Sometimes I’d wake up in the middle of the night and stare through the darkness at an imaginary world of educated people that would invite me in to share with them their feast of learning. I saw them sitting around a table talking high thoughts, all the wisdom of the ages flowing from lip to lip like living light. I saw just how they talked and how they looked, because once I had worked as a waitress in a professor’s house. Their words were over my head, but the sound of their low voices went through me like music of all that I longed and dreamed and desired to be.

I used to hold myself tight-in, like a wooden dummy, when I passed them the food. My lips were tight together, my eyes half-closed, like a Chinaman’s, as though I didn’t see or hear anything but my one business of waiting on them. But all the time something in the choked stillness of me was crying out to them: “I’m no dummy of a servant. I want to be like you. I could be like all of you if I only had a chance.”

“If I only had a chance” kept going round and round in my head.

“Make your chance,” a still voice goaded me.

“If I could only write out my wonderful thoughts that fly away in the air I’d get myself a first place in America.”

“No, go ahead. Think connectedly for one minute. Catch your crazy wild birds and bring them down to earth.”

And so I pushed myself on to begin the adventure of writing out my thoughts.

But who’ll print what I write? was my next bother.

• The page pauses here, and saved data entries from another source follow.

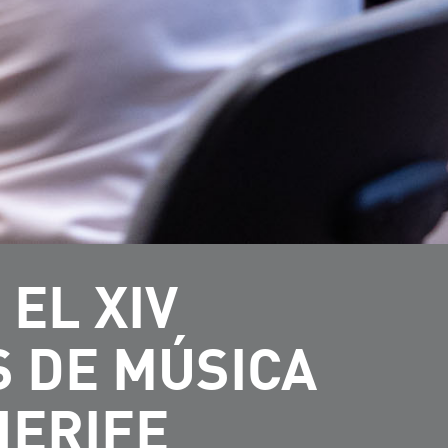
 EL XIV
 DE MÚSICA
NERIFE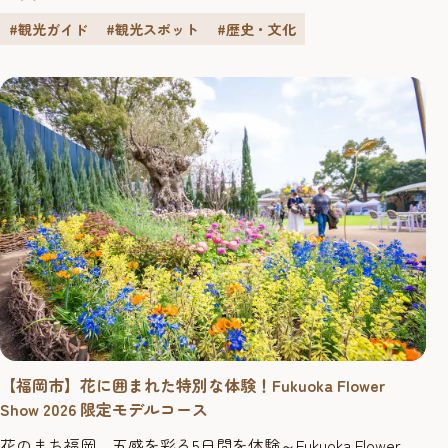
か？ ▲2024・2025福岡親善大使（上田穂乃香さん〈写真
左〉、高橋彩夏さん〈写真中央〉、國﨑成美さん〈写真
#観光ガイド
#観光スポット
#歴史・文化
右〉） 第2回は高...
【福岡市】花に囲まれた特別な体験！Fukuoka Flower
Show 2026 限定モデルコース
花のまち福岡、五感を彩る5日間を体験～Fukuoka Flower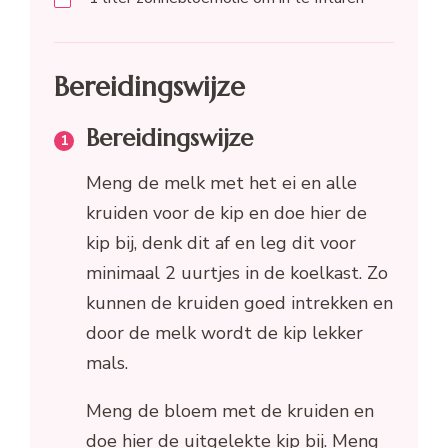
Bereidingswijze
Bereidingswijze
Meng de melk met het ei en alle
kruiden voor de kip en doe hier de
kip bij, denk dit af en leg dit voor
minimaal 2 uurtjes in de koelkast. Zo
kunnen de kruiden goed intrekken en
door de melk wordt de kip lekker
mals.
Meng de bloem met de kruiden en
doe hier de uitgelekte kip bij. Meng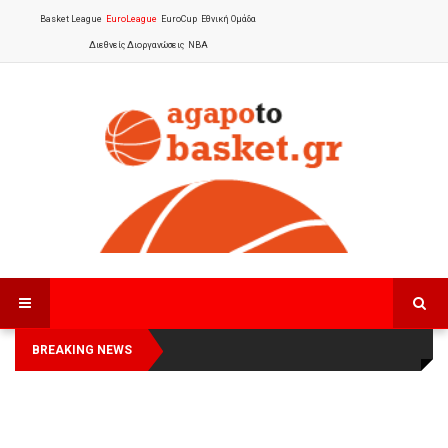
Basket League
EuroLeague
EuroCup
Εθνική Ομάδα
Διεθνείς Διοργανώσεις
NBA
BREAKING NEWS
Οι Πάνθηρες Καβάλας στην Women
Αναχώρησε για τα Γιάννενα η Εθνική
Basketball League 1
Γυναικών
: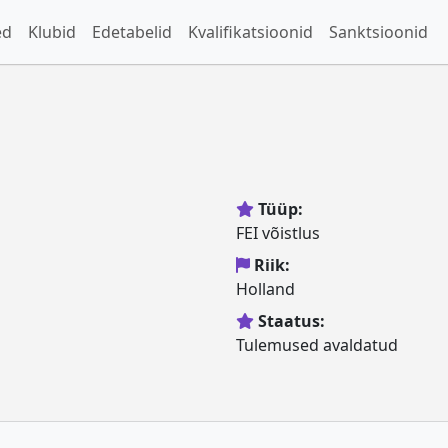
ed
Klubid
Edetabelid
Kvalifikatsioonid
Sanktsioonid
Tüüp:
FEI võistlus
Riik:
Holland
Staatus:
Tulemused avaldatud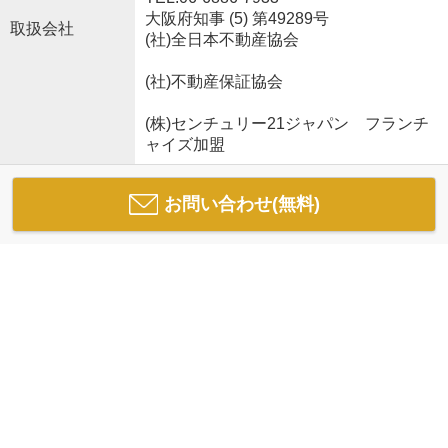
大阪府知事 (5) 第49289号
取扱会社
(社)全日本不動産協会
(社)不動産保証協会
(株)センチュリー21ジャパン フランチ
ャイズ加盟
お問い合わせ(無料)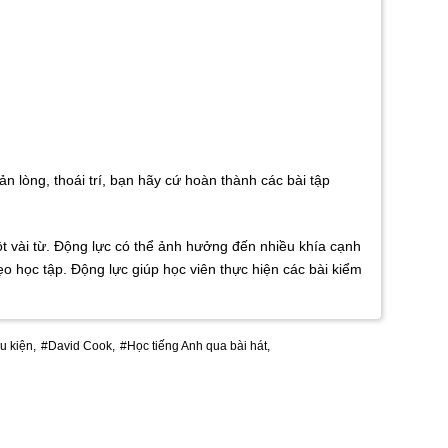
 lòng, thoái trí, bạn hãy cứ hoàn thành các bài tập
t vài từ. Động lực có thể ảnh hưởng đến nhiều khía cạnh
o học tập. Động lực giúp học viên thực hiện các bài kiểm
u kiện,
#David Cook,
#Học tiếng Anh qua bài hát,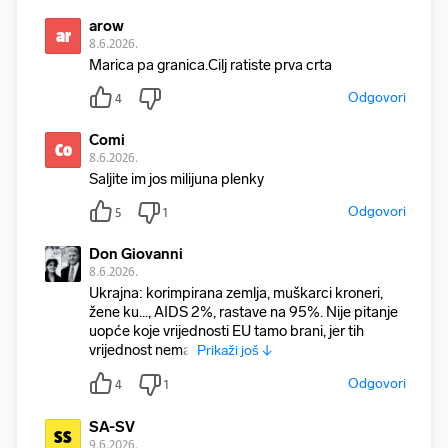
arow
ar
8.6.2026.
Marica pa granica.Cilj ratiste prva crta
Odgovori
4
Comi
Co
8.6.2026.
Saljite im jos milijuna plenky
Odgovori
5
1
Don Giovanni
8.6.2026.
Ukrajna: korimpirana zemlja, muškarci kroneri,
žene ku..., AIDS 2%, rastave na 95%. Nije pitanje
uopće koje vrijednosti EU tamo brani, jer tih
vrijednost nema,
Prikaži još ↓
Odgovori
4
1
SA-SV
SS
9.6.2026.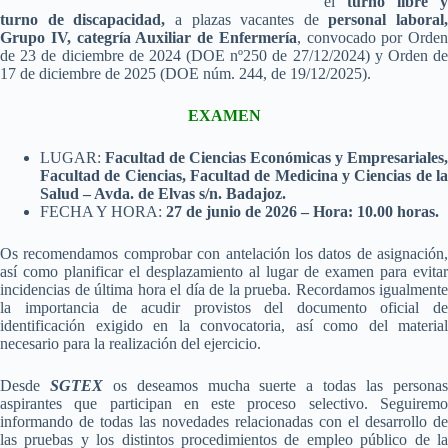
el
turno libre y
turno de discapacidad,
a plazas vacantes de
personal laboral,
Grupo IV, categría Auxiliar de Enfermería
, convocado por Orden
de 23 de diciembre de 2024 (DOE nº250 de 27/12/2024) y Orden de
17 de diciembre de 2025 (DOE núm. 244, de 19/12/2025).
EXAMEN
LUGAR:
Facultad de Ciencias Económicas y Empresariales,
Facultad de Ciencias, Facultad de Medicina y Ciencias de la
Salud – Avda. de Elvas s/n. Badajoz.
FECHA Y HORA:
27 de junio de 2026 – Hora: 10.00 horas.
Os recomendamos comprobar con antelación los datos de asignación,
así como planificar el desplazamiento al lugar de examen para evitar
incidencias de última hora el día de la prueba. Recordamos igualmente
la importancia de acudir provistos del documento oficial de
identificación exigido en la convocatoria, así como del material
necesario para la realización del ejercicio.
Desde
SGTEX
os deseamos mucha suerte a todas las persona
aspirantes que participan en este proceso selectivo. Seguiremo
informando de todas las novedades relacionadas con el desarrollo de
las pruebas y los distintos procedimientos de empleo público de la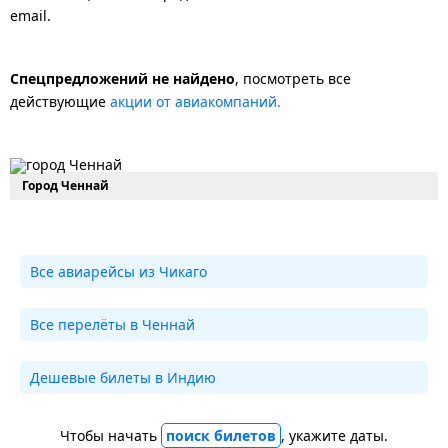
email.
Спецпредложений не найдено
, посмотреть все
действующие
акции от авиакомпаний.
Город Ченнай
Все авиарейсы из Чикаго
Все перелёты в Ченнай
Дешевые билеты в Индию
Чтобы начать
поиск билетов
, укажите даты.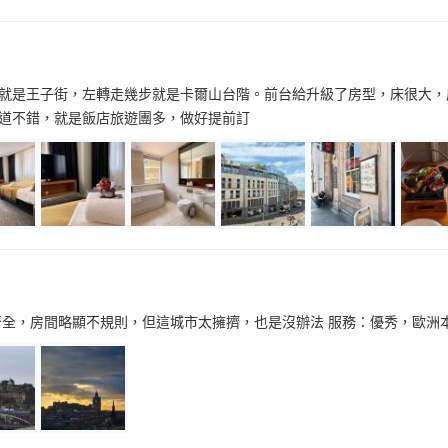
就是王子街，左轉走幾步就是卡爾山台階。前台給升級了房型，床很大，
道不錯，就是飯店旅遊團多，做好提前訂
齊全，房間略顯不規則，但這城市太擁擠，也是沒辦法 服務：優秀，歐洲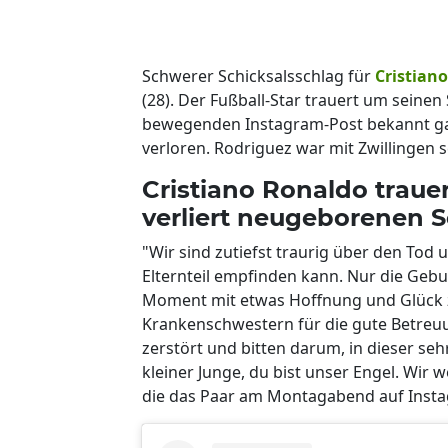
Schwerer Schicksalsschlag für
Cristian
(28). Der Fußball-Star trauert um seine
bewegenden Instagram-Post bekannt ga
verloren. Rodriguez war mit Zwillingen
Cristiano Ronaldo traue
verliert neugeborenen S
"Wir sind zutiefst traurig über den Tod 
Elternteil empfinden kann. Nur die Gebur
Moment mit etwas Hoffnung und Glück z
Krankenschwestern für die gute Betreu
zerstört und bitten darum, in dieser seh
kleiner Junge, du bist unser Engel. Wir w
die das Paar am Montagabend auf Instag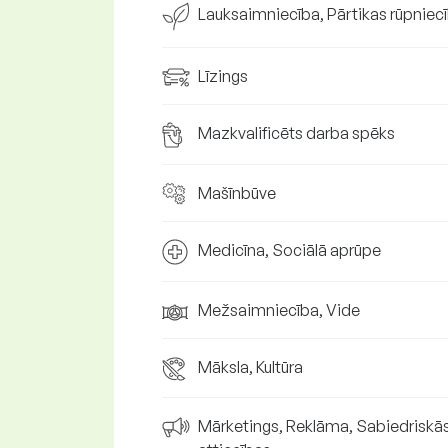
Lauksaimniecība, Pārtikas rūpniec
Līzings
Mazkvalificēts darba spēks
Mašīnbūve
Medicīna, Sociālā aprūpe
Mežsaimniecība, Vide
Māksla, Kultūra
Mārketings, Reklāma, Sabiedriskā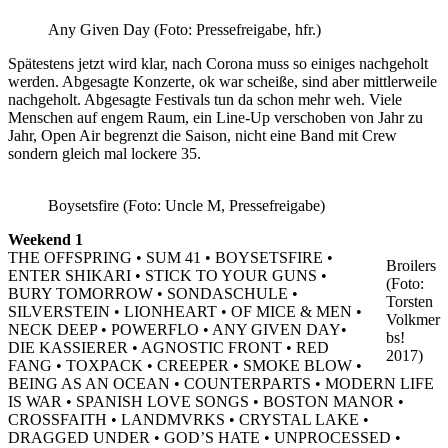
Any Given Day (Foto: Pressefreigabe, hfr.)
Spätestens jetzt wird klar, nach Corona muss so einiges nachgeholt
werden. Abgesagte Konzerte, ok war scheiße, sind aber mittlerweile
nachgeholt. Abgesagte Festivals tun da schon mehr weh. Viele
Menschen auf engem Raum, ein Line-Up verschoben von Jahr zu
Jahr, Open Air begrenzt die Saison, nicht eine Band mit Crew
sondern gleich mal lockere 35.
Boysetsfire (Foto: Uncle M, Pressefreigabe)
Weekend 1
THE OFFSPRING • SUM 41 • BOYSETSFIRE •
Broilers
ENTER SHIKARI • STICK TO YOUR GUNS •
(Foto:
BURY TOMORROW • SONDASCHULE •
Torsten
SILVERSTEIN • LIONHEART • OF MICE & MEN •
Volkmer
NECK DEEP • POWERFLO • ANY GIVEN DAY•
bs!
DIE KASSIERER • AGNOSTIC FRONT • RED
2017)
FANG • TOXPACK • CREEPER • SMOKE BLOW •
BEING AS AN OCEAN • COUNTERPARTS • MODERN LIFE
IS WAR • SPANISH LOVE SONGS • BOSTON MANOR •
CROSSFAITH • LANDMVRKS • CRYSTAL LAKE •
DRAGGED UNDER • GOD’S HATE • UNPROCESSED •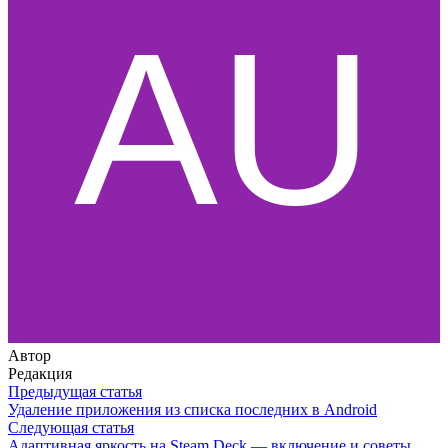
Автор
Редакция
Предыдущая статья
Удаление приложения из списка последних в Android
Следующая статья
Адаптивная яркость на Steam Deck — включение и советы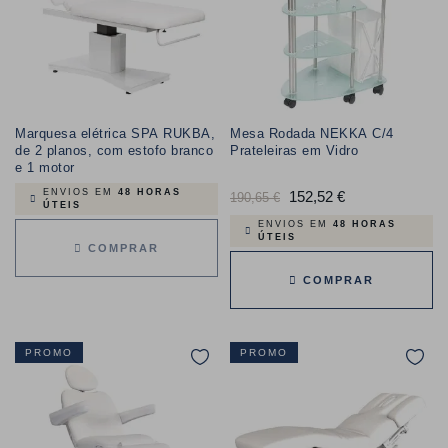
Marquesa elétrica SPA RUKBA,
Mesa Rodada NEKKA C/4
de 2 planos, com estofo branco
Prateleiras em Vidro
e 1 motor
ENVIOS EM
48 HORAS
Preço
152,52 €
Preço
190,65 €
ÚTEIS
normal
ENVIOS EM
48 HORAS
ÚTEIS
COMPRAR
COMPRAR
PROMO
PROMO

In my evenings off I used to go to the library and kept looking and looking through all the magazines to see where I could get a start. At last I picked out three magazines that stood out plainly for their special interest in working people. I will call them The Reformer, The People and Free Mankind.

Free Mankind was a thin, white, educated-looking magazine, without covers, without pictures, without any advertising. It gave me the feeling when I looked through the pages that it was a head without a body. Most of the articles were high words in the air. I couldn’t make out what they were talking about, but some of the editorials talked against paying rent. This at once got me on fire with interest, because all my life the people I knew were wearing out their years worrying for the rent. If this magazine was trying to put the landlords out of business, I was with it. So, fired by the inspiration of the moment, I rushed to see the editor of Free Mankind.